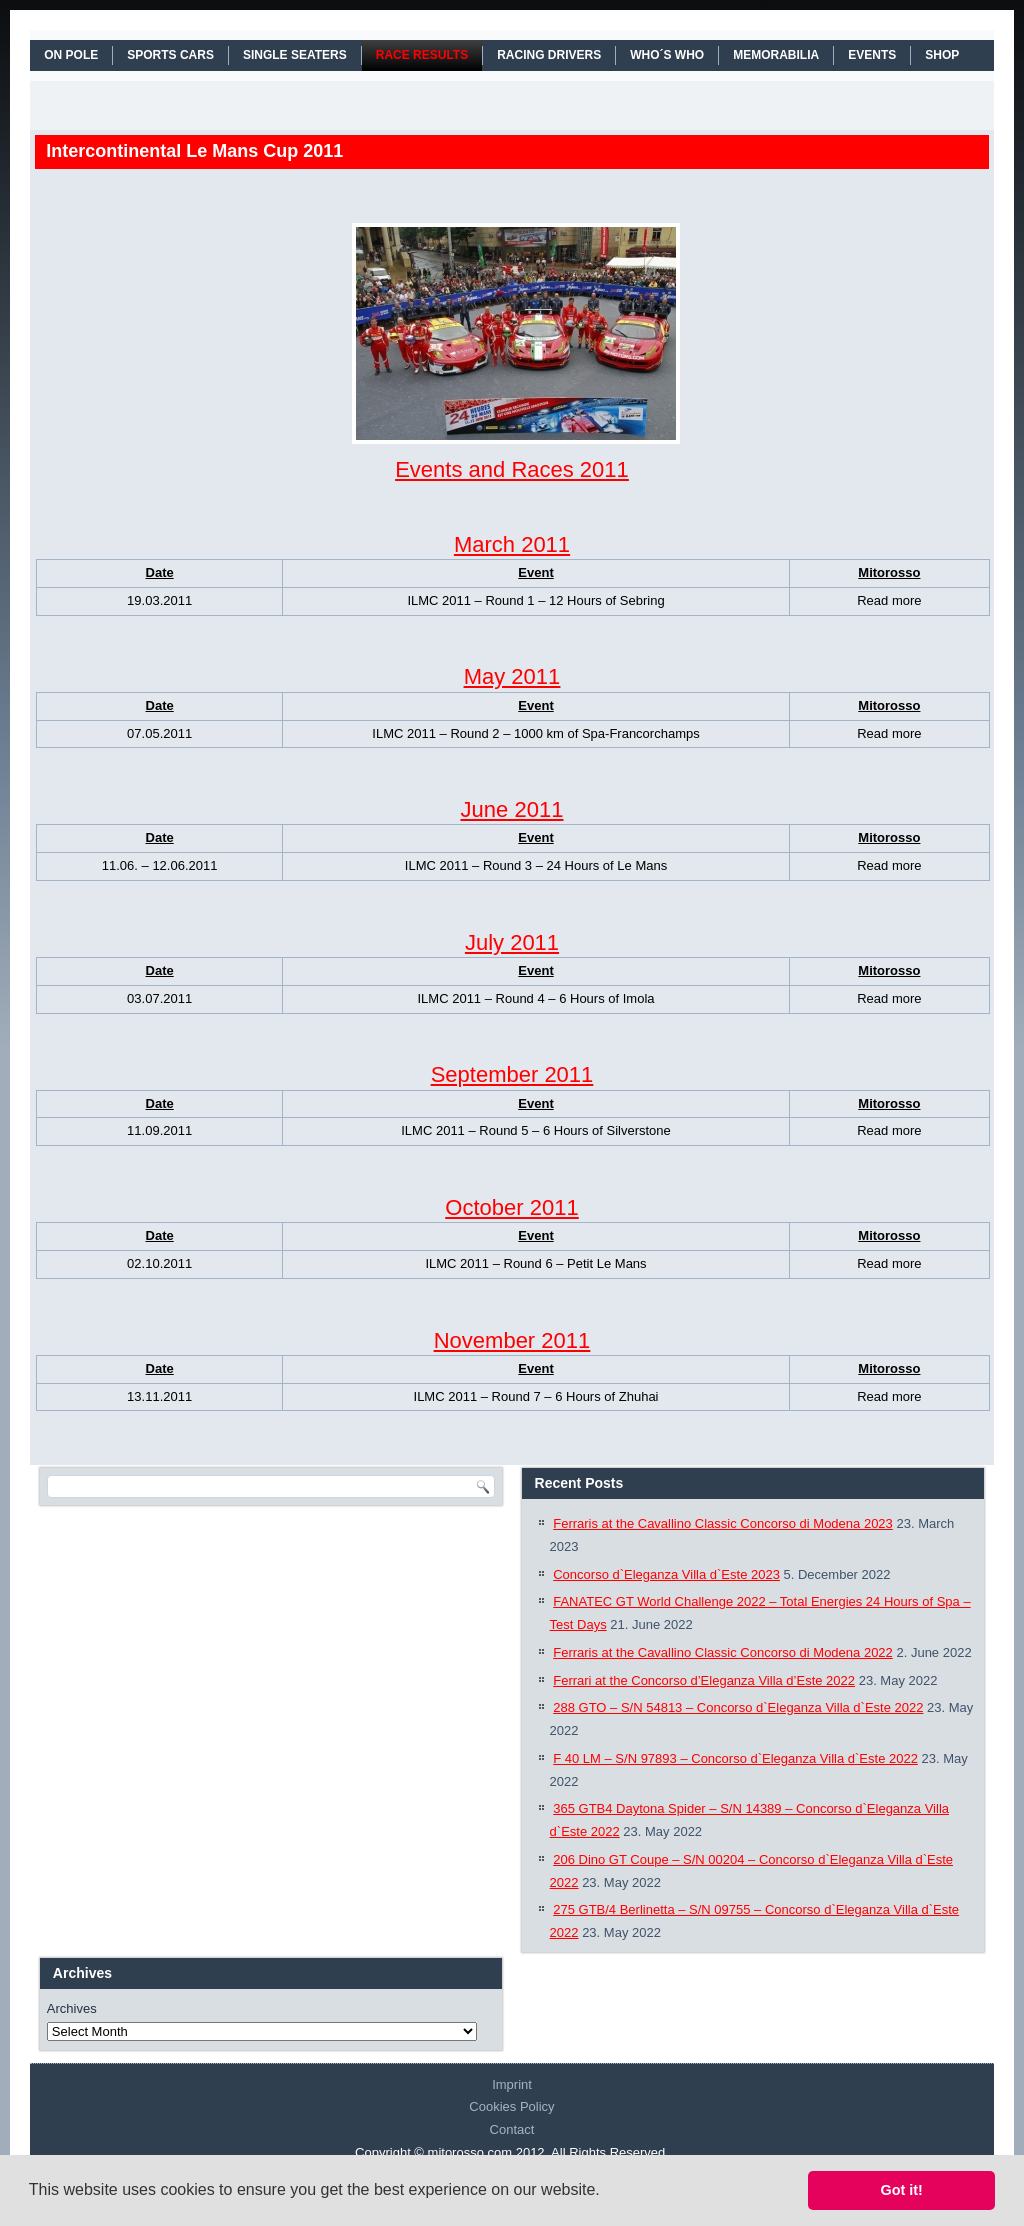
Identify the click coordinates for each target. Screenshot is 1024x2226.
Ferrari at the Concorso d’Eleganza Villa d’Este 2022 (704, 1680)
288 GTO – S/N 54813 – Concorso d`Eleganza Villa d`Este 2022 (738, 1707)
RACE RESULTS (422, 55)
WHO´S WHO (667, 55)
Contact (512, 2129)
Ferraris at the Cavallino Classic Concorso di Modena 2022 (723, 1652)
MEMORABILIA (776, 55)
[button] (607, 2192)
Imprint (512, 2084)
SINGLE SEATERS (295, 55)
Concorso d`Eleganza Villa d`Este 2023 (666, 1574)
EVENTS (872, 55)
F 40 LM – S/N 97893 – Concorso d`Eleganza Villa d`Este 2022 (735, 1758)
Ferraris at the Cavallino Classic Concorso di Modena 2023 (723, 1523)
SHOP (942, 55)
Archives (72, 2008)
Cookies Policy (511, 2106)
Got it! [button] (902, 2190)
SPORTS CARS (170, 55)
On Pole (71, 55)
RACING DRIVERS (549, 55)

■ ■ ■ ■ ■

• _What you should do_
The entries are to be transcribed word for word, without their images.

• _Expected answer_
Identify the click coordinates for each target. Screenshot is 1024x2226.
Ferrari at the Concorso d’Eleganza Villa d’Este 2022 (704, 1680)
288 GTO – S/N 54813 – Concorso d`Eleganza Villa d`Este 2022 (738, 1707)
RACE RESULTS (422, 55)
WHO´S WHO (667, 55)
Contact (512, 2129)
Ferraris at the Cavallino Classic Concorso di Modena 2022 (723, 1652)
MEMORABILIA (776, 55)
[button] (607, 2192)
Imprint (512, 2084)
SINGLE SEATERS (295, 55)
Concorso d`Eleganza Villa d`Este 2023 (666, 1574)
EVENTS (872, 55)
F 40 LM – S/N 97893 – Concorso d`Eleganza Villa d`Este 2022 (735, 1758)
Ferraris at the Cavallino Classic Concorso di Modena 2023 (723, 1523)
SHOP (942, 55)
Archives (72, 2008)
Cookies Policy (511, 2106)
Got it! [button] (902, 2190)
SPORTS CARS (170, 55)
On Pole (71, 55)
RACING DRIVERS (549, 55)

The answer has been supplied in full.